Liu graduated first in his class at Harvard in 1994. He performed organic and bioorganic chemistry research on sterol biosynthesis under Professor E. J. Corey’s guidance as an undergraduate. During his PhD research with Professor Peter Schultz at U. C. Berkeley, Liu initiated the first general effort to expand the genetic code in living cells. He earned his Ph.D. in 1999 and became assistant professor of chemistry and chemical biology at Harvard University in the same year. He was promoted to associate professor in 2003 and to full professor in 2005. Liu became a Howard Hughes Medical Institute investigator in 2005 and joined the JASONs, academic science advisors to the U.S. government, in 2009.
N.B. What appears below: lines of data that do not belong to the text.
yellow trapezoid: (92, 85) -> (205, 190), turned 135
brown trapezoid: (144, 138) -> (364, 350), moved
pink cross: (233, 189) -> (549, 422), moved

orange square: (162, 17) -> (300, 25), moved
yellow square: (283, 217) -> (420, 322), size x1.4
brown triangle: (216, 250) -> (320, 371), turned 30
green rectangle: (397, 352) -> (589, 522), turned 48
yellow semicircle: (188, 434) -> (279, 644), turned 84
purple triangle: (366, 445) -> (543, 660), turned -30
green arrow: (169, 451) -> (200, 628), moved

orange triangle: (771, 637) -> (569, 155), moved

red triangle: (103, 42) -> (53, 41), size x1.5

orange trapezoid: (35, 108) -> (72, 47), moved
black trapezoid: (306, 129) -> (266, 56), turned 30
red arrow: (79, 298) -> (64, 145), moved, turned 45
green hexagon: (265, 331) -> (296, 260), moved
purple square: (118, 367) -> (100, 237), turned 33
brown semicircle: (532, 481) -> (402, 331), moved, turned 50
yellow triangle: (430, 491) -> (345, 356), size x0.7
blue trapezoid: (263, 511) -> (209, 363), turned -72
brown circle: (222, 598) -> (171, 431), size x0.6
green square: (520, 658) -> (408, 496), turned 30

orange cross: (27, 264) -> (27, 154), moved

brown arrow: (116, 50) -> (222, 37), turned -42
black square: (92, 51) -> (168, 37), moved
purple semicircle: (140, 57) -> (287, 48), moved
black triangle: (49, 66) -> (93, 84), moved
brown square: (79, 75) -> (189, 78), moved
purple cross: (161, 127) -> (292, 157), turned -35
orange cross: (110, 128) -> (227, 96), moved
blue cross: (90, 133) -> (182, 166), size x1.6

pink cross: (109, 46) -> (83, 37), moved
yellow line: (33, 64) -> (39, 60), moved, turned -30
Liu has been elected a member of the U.S. National Academy of Medicine and fellow of the American Association for the Advancement of Science. He has earned several university-wide distinctions for teaching at Harvard, including the Joseph R. Levenson Memorial Teaching Prize, the Roslyn Abramson Award, and a Harvard College Professorship. Liu has published more than 200 papers and is the inventor on more than 75 issued U.S. patents. His research accomplishments have earned distinctions including the Ronald Breslow Award for Biomimetic Chemistry, the American Chemical Society David Perlman Award, ACS Chemical Biology Award, the American Chemical Society Pure Chemistry Award, the Arthur Cope Young Scholar Award, the NIH Marshall Nirenberg Lecturer, and awards from the Sloan Foundation, Beckman Foundation, NSF CAREER Program, and Searle Scholars Program. In 2016 and 2019 he was named one of the Top 20 Translational Researchers in the world by Nature Biotechnology, and in 2017 was named one of Nature’s 10 researchers in world and to the Foreign Policy Leading Global Thinkers. He is the scientific founder or co-founder of several biotechnology and therapeutics companies, including Beam Therapeutics, Prime Medicine, Editas Medicine, Pairwise Plants, Exo Therapeutics, and Chroma Medicine.